> **EXERCISE REQUIREMENTS**
Reproduce every record below exactly as written, but leave out any pictures.

> **PROVIDED RECORDS**
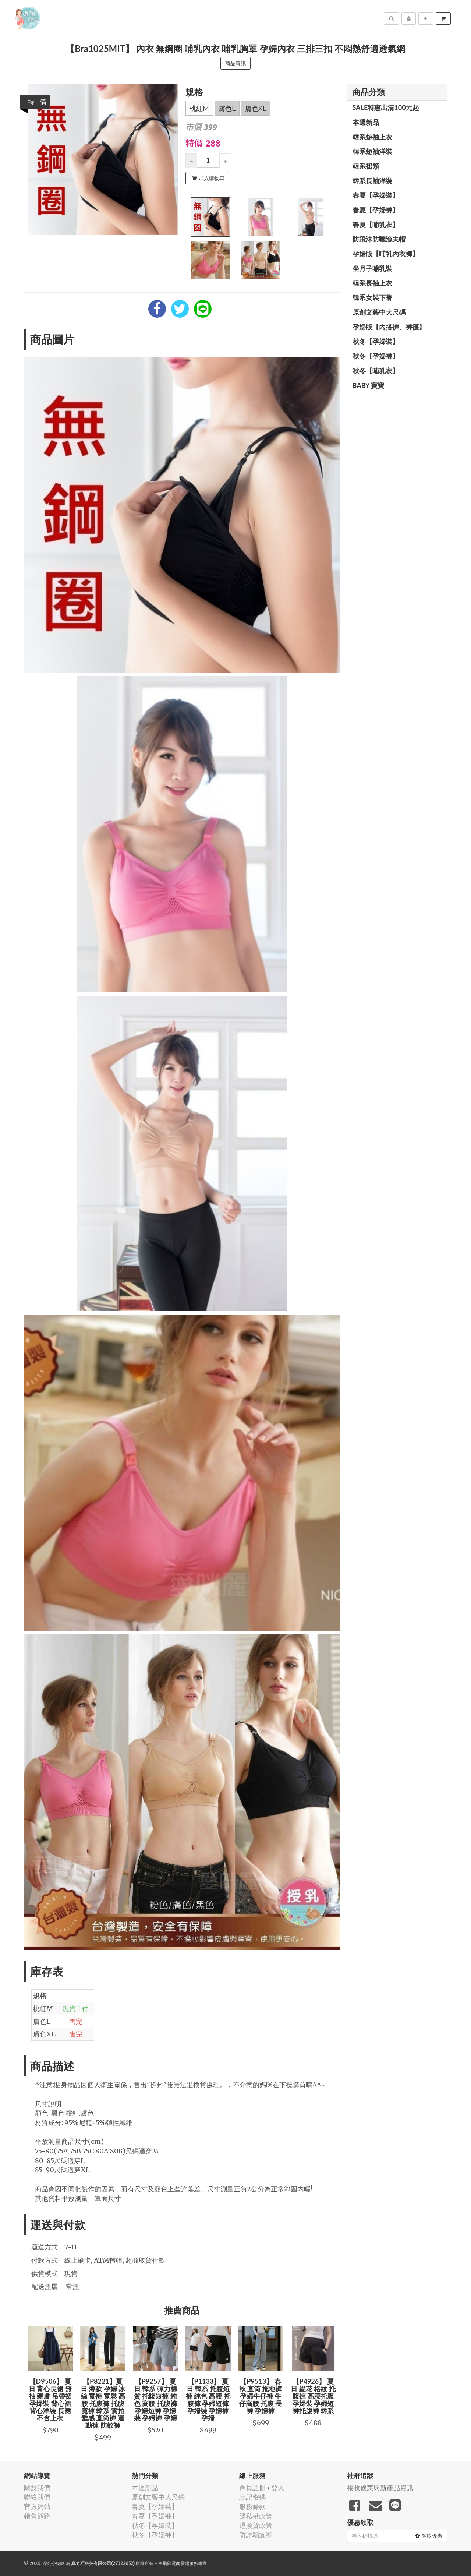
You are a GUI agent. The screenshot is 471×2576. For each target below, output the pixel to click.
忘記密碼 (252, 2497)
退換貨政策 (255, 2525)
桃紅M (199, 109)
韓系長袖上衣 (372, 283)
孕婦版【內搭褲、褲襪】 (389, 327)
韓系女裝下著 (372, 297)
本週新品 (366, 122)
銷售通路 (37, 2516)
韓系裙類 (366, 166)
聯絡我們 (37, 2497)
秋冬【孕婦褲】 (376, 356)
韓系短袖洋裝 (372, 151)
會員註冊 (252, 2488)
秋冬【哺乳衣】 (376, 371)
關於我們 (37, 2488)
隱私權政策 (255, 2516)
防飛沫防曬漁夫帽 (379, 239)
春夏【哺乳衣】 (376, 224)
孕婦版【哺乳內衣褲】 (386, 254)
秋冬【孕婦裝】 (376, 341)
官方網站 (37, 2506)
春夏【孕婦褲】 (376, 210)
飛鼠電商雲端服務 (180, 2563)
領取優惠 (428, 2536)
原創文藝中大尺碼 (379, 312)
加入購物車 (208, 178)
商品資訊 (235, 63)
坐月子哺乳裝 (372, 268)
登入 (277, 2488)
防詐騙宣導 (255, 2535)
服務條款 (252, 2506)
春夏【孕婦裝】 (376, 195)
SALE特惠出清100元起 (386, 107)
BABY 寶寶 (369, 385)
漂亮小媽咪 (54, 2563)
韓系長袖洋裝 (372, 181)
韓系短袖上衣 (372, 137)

> **RESULT**
You are a GUI agent. The screenshot is 471×2576. For each target below, output the pixel to click.
忘記密碼 (252, 2497)
退換貨政策 (255, 2525)
桃紅M (199, 109)
韓系長袖上衣 (372, 283)
孕婦版【內搭褲、褲襪】 (389, 327)
韓系女裝下著 (372, 297)
本週新品 (366, 122)
銷售通路 (37, 2516)
韓系裙類 (366, 166)
聯絡我們 (37, 2497)
秋冬【孕婦褲】 (376, 356)
韓系短袖洋裝 (372, 151)
會員註冊 (252, 2488)
秋冬【哺乳衣】 (376, 371)
關於我們 (37, 2488)
隱私權政策 (255, 2516)
防飛沫防曬漁夫帽 (379, 239)
春夏【哺乳衣】 (376, 224)
孕婦版【哺乳內衣褲】 (386, 254)
秋冬【孕婦裝】 (376, 341)
官方網站 (37, 2506)
春夏【孕婦褲】 (376, 210)
飛鼠電商雲端服務 (180, 2563)
領取優惠 (428, 2536)
原創文藝中大尺碼 (379, 312)
加入購物車 (208, 178)
商品資訊 (235, 63)
坐月子哺乳裝 (372, 268)
登入 (277, 2488)
防詐騙宣導 (255, 2535)
服務條款 (252, 2506)
春夏【孕婦裝】 (376, 195)
SALE特惠出清100元起 (386, 107)
BABY 寶寶 (369, 385)
漂亮小媽咪 (54, 2563)
韓系長袖洋裝 (372, 181)
韓系短袖上衣 (372, 137)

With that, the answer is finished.